Charades, rather like the parlour game of the same name, split the answer word into several different parts for the solver to reassemble.
In a basic charade clue the solver will have to seek synonyms of the words within the wordplay and put them together to form the answer word.
Charades can become more advance by adding abbreviations into the mix and putting the wordplay in the wrong order and then giving a POSITIONAL INDICATOR that instructs the solver to put things into the right order.
Charades can also form COMBINATION CLUES (see later section).

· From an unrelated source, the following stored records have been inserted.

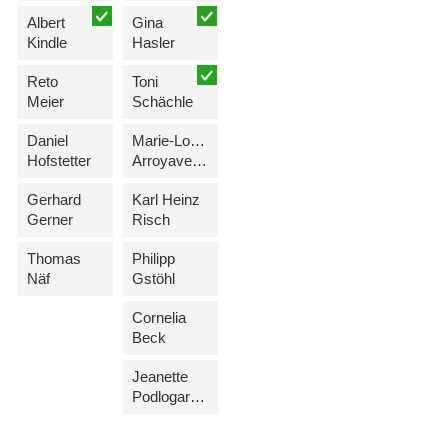
Albert
Gina
Kindle
Hasler
Reto
Toni
Meier
Schächle
Daniel
Marie-Louise
Hofstetter
Arroyave-Batliner
Gerhard
Karl Heinz
Gerner
Risch
Thomas
Philipp
Näf
Gstöhl
Cornelia
Beck
Jeanette
Podlogar-Kranz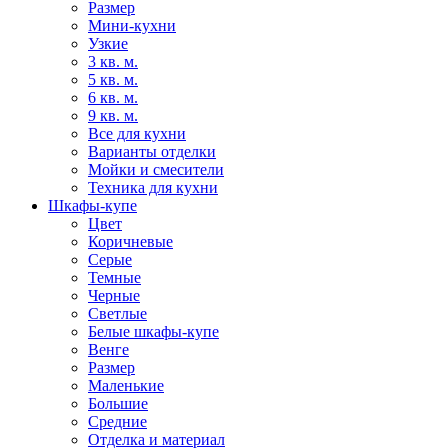
Размер
Мини-кухни
Узкие
3 кв. м.
5 кв. м.
6 кв. м.
9 кв. м.
Все для кухни
Варианты отделки
Мойки и смесители
Техника для кухни
Шкафы-купе
Цвет
Коричневые
Серые
Темные
Черные
Светлые
Белые шкафы-купе
Венге
Размер
Маленькие
Большие
Средние
Отделка и материал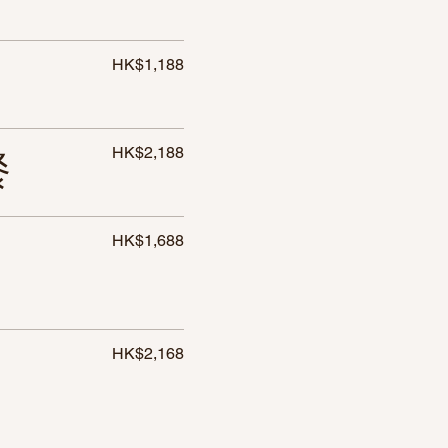
HK$1,188
HK$2,188
餐
HK$1,688
HK$2,168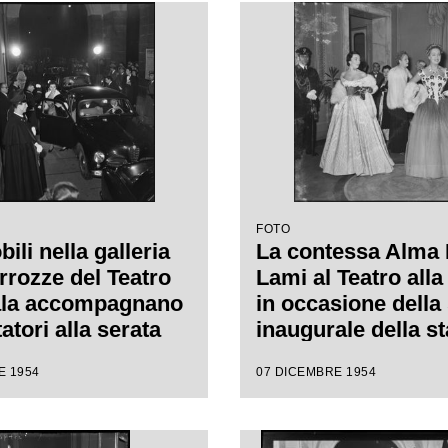
Spontini, diretta d
Antonino Votto, co
regia di Luchino V
FOTO
li nella galleria
La contessa Alma 
rrozze del Teatro
Lami al Teatro alla
ala accompagnano
in occasione della
tatori alla serata
inaugurale della s
ale della stagione
lirica con l'opera 
E 1954
07 DICEMBRE 1954
1954-1955 con
Vestale", di Gaspa
"La Vestale", di
Spontini, con la re
 Spontini, diretta
Luchino Visconti e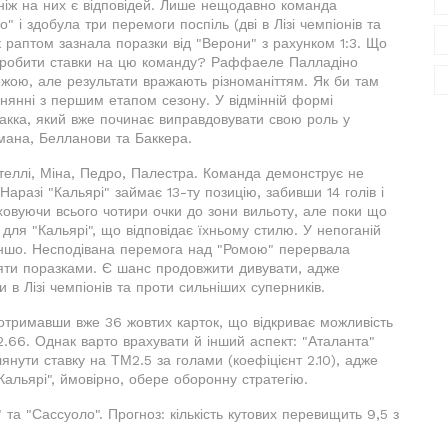
 ніж на них є відповідей. Лише нещодавно команда
" і здобула три перемоги поспіль (дві в Лізі чемпіонів та
 раптом зазнала поразки від "Верони" з рахунком 1:3. Що
пер робити ставки на цю команду? Раффаеле Палладіно
ожою, але результати вражають різноманіттям. Як би там
внянні з першим етапом сезону. У відмінній формі
акка, який вже починає виправдовувати свою роль у
мана, Белланови та Баккера.
ітеллі, Міна, Педро, Палестра. Команда демонструє не
разі "Кальярі" займає 13-ту позицію, забивши 14 голів і
овуючи всього чотири очки до зони вильоту, але поки що
для "Кальярі", що відповідає їхньому стилю. У непоганій
уншо. Несподівана перемога над "Ромою" перервала
п'яти поразками. Є шанс продовжити дивувати, адже
и в Лізі чемпіонів та проти сильніших суперників.
, отримавши вже 36 жовтих карток, що відкриває можливість
2.66. Однак варто врахувати й інший аспект: "Аталанта"
нути ставку на ТМ2.5 за голами (коефіцієнт 2.10), адже
"Кальярі", ймовірно, обере оборонну стратегію.
 та "Сассуоло". Прогноз: кількість кутових перевищить 9,5 з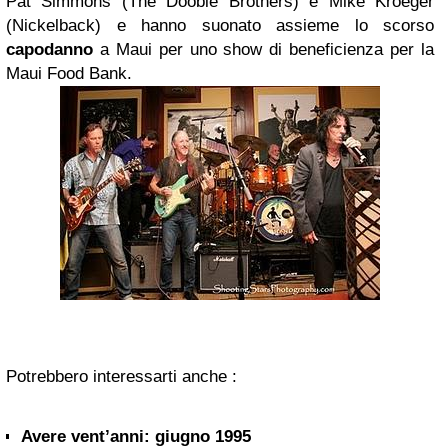
Pat Simmons (The Doobie Brothers) e Mike Kroeger
(Nickelback) e hanno suonato assieme lo scorso
capodanno
a Maui per uno show di beneficienza per la
Maui Food Bank.
Potrebbero interessarti anche :
Avere vent’anni: giugno 1995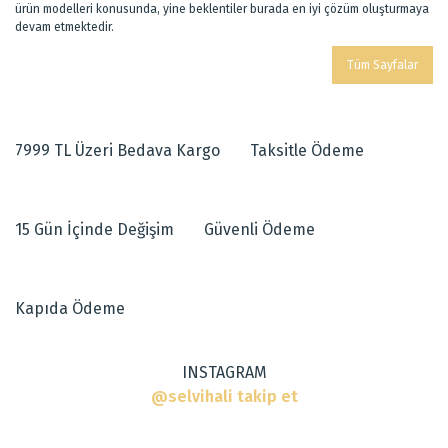
ürün modelleri konusunda, yine beklentiler burada en iyi çözüm oluşturmaya
devam etmektedir.
Tüm Sayfalar
7999 TL Üzeri Bedava Kargo
Taksitle Ödeme
15 Gün İçinde Değişim
Güvenli Ödeme
Kapıda Ödeme
INSTAGRAM
@selvihali takip et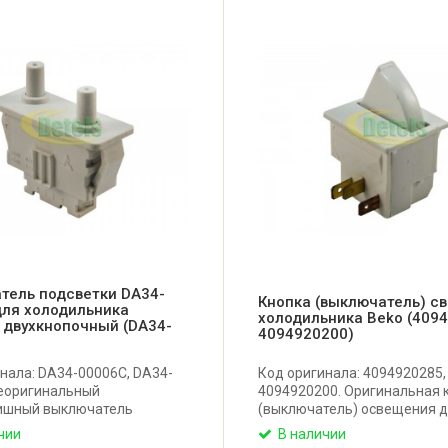
тель подсветки DA34-
Кнопка (выключатель) св
для холодильника
холодильника Beko (409
 двухкнопочный (DA34-
4094920200)
нала: DA34-00006C, DA34-
Код оригинала: 4094920285,
Неоригинальный
4094920200. Оригинальная 
ишный выключатель
(выключатель) освещения 
и для холодильника
холодильника Beko, Altus.
чии
В наличии
Подключение: 4 контакта.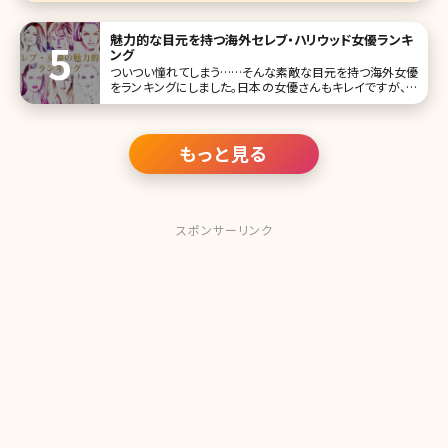
魅力的な目元を持つ海外セレブ・ハリウッド女優ランキ
ング
ついつい憧れてしまう……そんな素敵な目元を持つ海外女優
をランキングにしました。日本の女優さんもキレイですが、海
外のセレブ・女優さんにはまた違った魅力がありますよね。
「こんな風になりたい!」と憧れる女性も少なくないのでは? 1
位オードリー・ヘップバーン View this
もっと見る
スポンサーリンク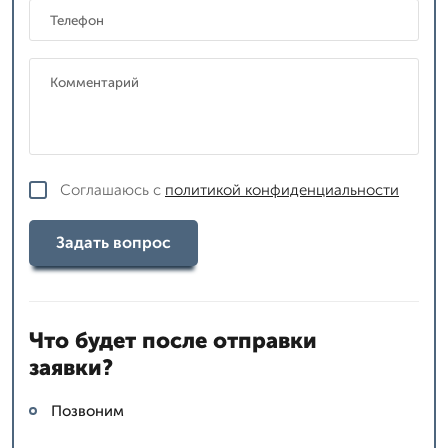
Соглашаюсь с
политикой конфиденциальности
Задать вопрос
Что будет после отправки
заявки?
Позвоним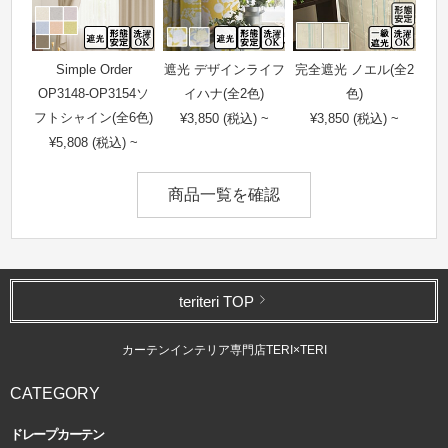
Simple Order
遮光 デザインライフ
完全遮光 ノエル(全2
OP3148-OP3154ソ
イハナ(全2色)
色)
フトシャイン(全6色)
¥3,850 (税込) ~
¥3,850 (税込) ~
¥5,808 (税込) ~
商品一覧を確認
teriteri TOP
カーテンインテリア専門店TERI×TERI
CATEGORY
ドレープカーテン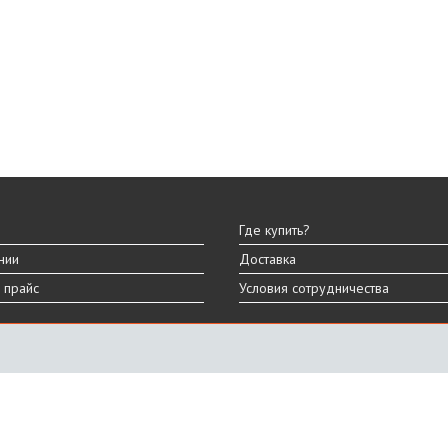
Где купить?
нии
Доставка
 прайс
Условия сотрудничества
ы
вара могут отличаться от представленных на сайте.
дизайна, характеристик и комплектации товара.
График работы
ПН-ПТ: 9:00 - 18:00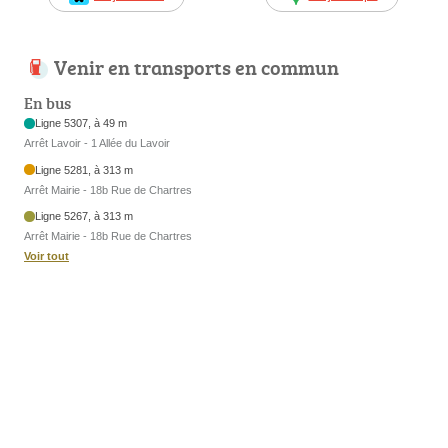
Venir en transports en commun
En bus
Ligne 5307, à 49 m
Arrêt Lavoir - 1 Allée du Lavoir
Ligne 5281, à 313 m
Arrêt Mairie - 18b Rue de Chartres
Ligne 5267, à 313 m
Arrêt Mairie - 18b Rue de Chartres
Voir tout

These are the most complex clue type as they include several different clue types in one clue to help get to the answer word.
NOTE: The charade clue type is a staple of the cryptic crossword and the idea of putting words together to make other words is at the heart of most cryptic crossword clues.
Let's break down a few clues to see charades work:
Humiliation in an American cellar (9)
humiliation - definition
in - link work (definition found in wordplay)
an - A (an & a are synonyms in crosswordland)
american cellar - BASEMENT (the American word for cellar)
Here is an example using a first letter indicator:
Go up and bow to cabinet member (5)
go up - definition
and - link (showing equivalency of definition and wordplay)
bow to cabinet - C (the bow - front - of cabinet is the first letter)
member - limb (member is another word for limb)
Sometimes, the parts of the charade are out of order, in this case the setter will provide a POSITIONAL INDICATOR to help get the wordplay to match the the answer word.
Here is an example:
Stick to fish after crab starter (5)
stick to - definition
fish - ling (a fish)
after - positional indicator
crab starter - C (the starter - first letter - of crab is C)
LING + C (when one takes the positional indicator 'after' into account) = (C)(LING)
NOTE: As we have seen, remember that down and across clues can share positional indicators if they are non-horizontal or vertical specific, but indicators that specify a specific spatial position may only be used if they are in the correct clue type (down or across).